Stored data:

= Beginning of Section =

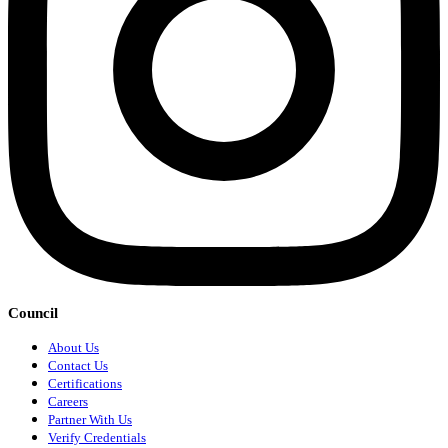
Council
About Us
Contact Us
Certifications
Careers
Partner With Us
Verify Credentials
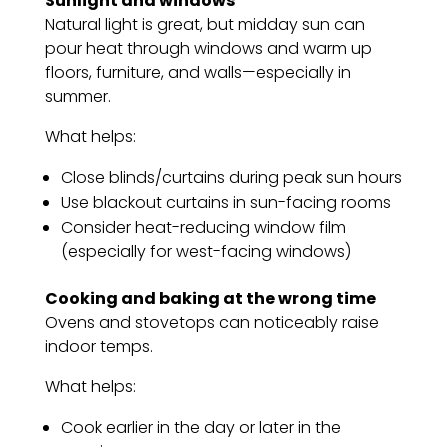
Sunlight and windows
Natural light is great, but midday sun can
pour heat through windows and warm up
floors, furniture, and walls—especially in
summer.
What helps:
Close blinds/curtains during peak sun hours
Use blackout curtains in sun-facing rooms
Consider heat-reducing window film
(especially for west-facing windows)
Cooking and baking at the wrong time
Ovens and stovetops can noticeably raise
indoor temps.
What helps:
Cook earlier in the day or later in the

= End of Section =

• Task instructions: I need each line of the entries that holds the string "especially" located and copied.

• Task output:
floors, furniture, and walls—especially in
(especially for west-facing windows)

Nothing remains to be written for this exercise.